Updated

If you've ever thought that you literally feel other people's pain, you may be right. A brain-imaging study suggests that some people have true physical reactions to others' injuries.

Using an imaging technique called functional MRI, UK researchers found evidence that people who say they feel vicarious pain do, in fact, have heightened activity in pain-sensing brain regions upon witnessing another person being hurt.

The findings, published in the journal Pain, could have implications for understanding, and possibly treating, cases of unexplained "functional" pain.

"Patients with functional pain experience pain in the absence of an obvious disease or injury to explain their pain," explained Dr. Stuart W. G. Derbyshire of the University of Birmingham, one of the researchers on the new study.

"Consequently," he told Reuters Health in an email, "there is considerable effort to uncover other ways in which the pain might be generated."

Derbyshire said he now wants to study whether the brains of patients with functional pain respond to images of injury in the same way that the current study participants' did.

For the study, Derbyshire and colleague Jody Osborn first had 108 college students view several images of painful situations — including athletes suffering sports injuries and patients receiving an injection. Close to one-third of the students said that, for at least one image, they not only had an emotional reaction, but also fleetingly felt pain in the same site as the injury in the image.

Derbyshire and Osborn then took functional MRI scans of 10 of these "responders," along with 10 "non-responders" who reported no pain while viewing the images.
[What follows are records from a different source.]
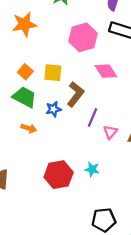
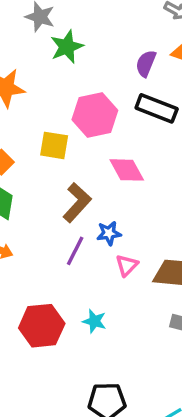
yellow square: (53, 73) -> (54, 145), moved
blue star: (53, 109) -> (109, 233), moved
purple line: (93, 118) -> (75, 251), moved

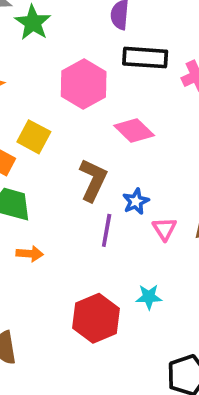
yellow square: (54, 145) -> (34, 137), moved, turned 36

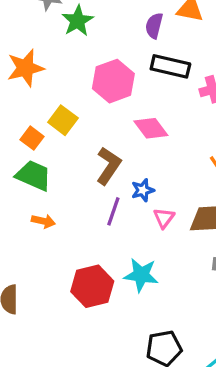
cyan star: (149, 297) -> (141, 275), size x1.5

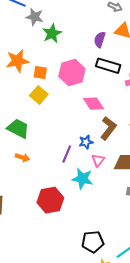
orange square: (32, 138) -> (40, 73), moved, turned -32
brown L-shape: (109, 166) -> (108, 128), moved
cyan star: (141, 275) -> (82, 179), moved

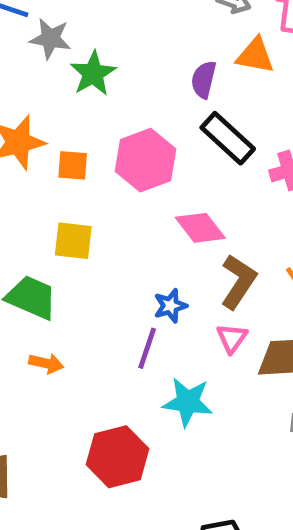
black rectangle: (108, 66) -> (228, 138), turned 30
yellow square: (39, 95) -> (73, 241), moved, turned -30
blue star: (86, 142) -> (170, 306), moved
pink triangle: (98, 160) -> (232, 338), moved

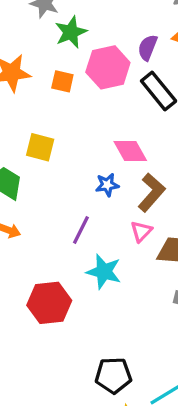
pink hexagon: (146, 160) -> (108, 67), moved
orange square: (73, 165) -> (62, 81), moved
blue star: (170, 306) -> (107, 185), moved

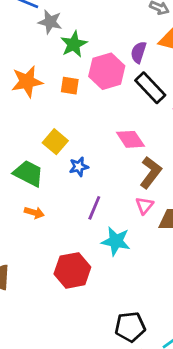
yellow square: (40, 147) -> (55, 142), turned 30
blue star: (107, 185) -> (79, 167), moved

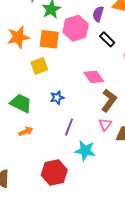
orange square: (70, 86) -> (49, 39), size x1.5
black rectangle: (150, 88) -> (107, 39), size x0.7
yellow square: (55, 142) -> (39, 66), moved, turned 30
orange arrow: (34, 213) -> (26, 131), turned -40

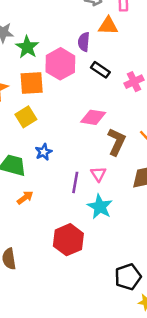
pink diamond: (94, 77) -> (93, 117), turned -35
blue star: (57, 98) -> (44, 152), moved
pink triangle: (105, 124) -> (98, 174), moved
cyan star: (85, 151) -> (100, 207), turned 30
Functional MRI charts changes in brain blood flow, allowing researchers to see which brain areas become more active in response to a particular stimulus. Here, the researchers scanned participants' brains as they viewed either images of people in pain, images that were emotional but not painful, or neutral images.

The investigators found that while viewing the painful images, both responders and non-responders showed activity in the emotional centers of the brain. But responders showed greater activity in pain-related brain regions compared with non-responders, and as compared with their own brain responses to the emotional images.

"We think this confirms that at least some people have an actual physical reaction when observing others being injured or expressing pain," Derbyshire said.

He noted that the responders also tended to say that they avoided horror movies and disturbing images on the news "so as to avoid being in pain" — which, the researcher said, is more than just an empathetic response.

As far as the potential practical implications of the findings, Derbyshire said it would be a "reach" to think that such brain mechanisms might be behind all functional pain. But, he added, "they might explain some of it."